Consider $$f(x)=\psi(\frac{2x+1}{2x})-\psi(\frac{x+1}{2x})$$
$\psi(x)$ is the digamma-function. This function occurs in the calculation of the definite integral
$$\int_0^1 \ln(x^n+1)dx=\ln(2)-\frac{f(n)}{2}$$ for $n>0$. Wolfram alpha gives a series expansion of $f(x)$ for $x\rightarrow\infty$ , but not for $x\rightarrow 0$ and I could not even calculate $$\lim_{x\rightarrow 0} f'(x)$$, which should be $1$ due to numerical calculation.
Does the Mac-Laurin-series for $f(x)$ exist ? If yes, how can I find the series ? And, finally, which convergent radius does it have ?
Let's take a look at the chapter about polygamma functions in Abramowitz and Stegun.

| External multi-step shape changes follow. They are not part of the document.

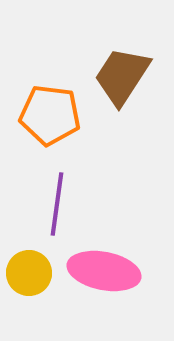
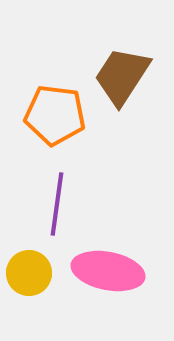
orange pentagon: moved 5 px right
pink ellipse: moved 4 px right
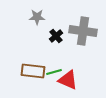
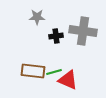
black cross: rotated 32 degrees clockwise
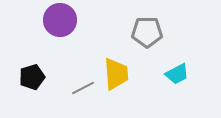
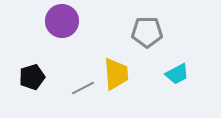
purple circle: moved 2 px right, 1 px down
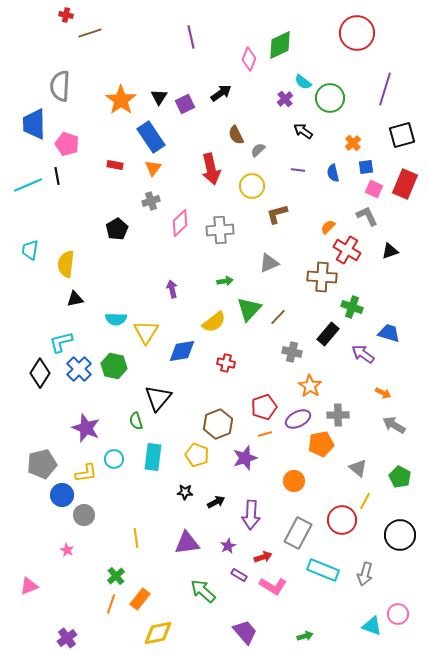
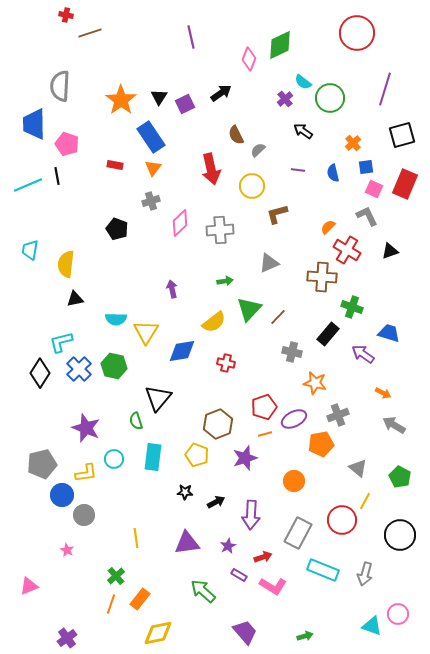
black pentagon at (117, 229): rotated 20 degrees counterclockwise
orange star at (310, 386): moved 5 px right, 3 px up; rotated 20 degrees counterclockwise
gray cross at (338, 415): rotated 20 degrees counterclockwise
purple ellipse at (298, 419): moved 4 px left
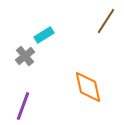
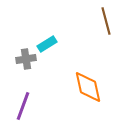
brown line: rotated 48 degrees counterclockwise
cyan rectangle: moved 3 px right, 9 px down
gray cross: moved 1 px right, 3 px down; rotated 30 degrees clockwise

The multiplication formula (6.4.8) shows: $$\begin{align*} \psi(2x) &= \ln(2) + \frac{1}{2}(\psi(x) + \psi(x+1/2)) \\ \iff \psi(x + 1/2) &= 2\psi(2x) - \ln(4) - \psi(x) \end{align*}$$
The recurrence formula (6.4.6) shows: $$\psi(1 + x) = \psi(x) + \frac{1}{x}.$$
Combining both we get the following: $$\begin{align*} f(x) &= \psi(1 + 1/(2x)) - \psi(1/2 + 1/(2x)) = \psi(1/(2x)) + 2x - 2\psi(2/(2x)) + \ln(4) + \psi(1/(2x)) \\ &= 2\big\{\psi(1/(2x)) - \psi(1/x)\big\} + 2x + \ln(4) \end{align*}$$
Now we can plug in the asymptotic formula (6.3.18): $$\begin{align*} \psi(1/(2x)) - \psi(1/x) &= -\ln(2x) - x - \sum \limits_{k = 1}^n \frac{B_{2k}}{2k} 2^{2k} x^{2k} + \ln(x) + x/2 + \sum \limits_{k = 1}^n \frac{B_{2k}}{2k} x^{2k} + O(x^{2n + 1}) \\ &= -\ln(2) - x/2 - \sum \limits_{k = 1}^n\frac{B_{2k}}{2k}(4^k - 1) x^{2k} + O(x^{2n + 1}) \end{align*}$$
All together: $$f(x) = x - \sum \limits_{k = 1}^n \frac{B_{2k}}{k} (4^k - 1)x^{2k} + O(x^{2k + 1}).$$
Edit: Since $|B_{2n}| \sim 4 \sqrt{\pi n} \left(\frac{n}{\pi e}\right)^{2n}$ the corresponding series has a convergence radius of $0$.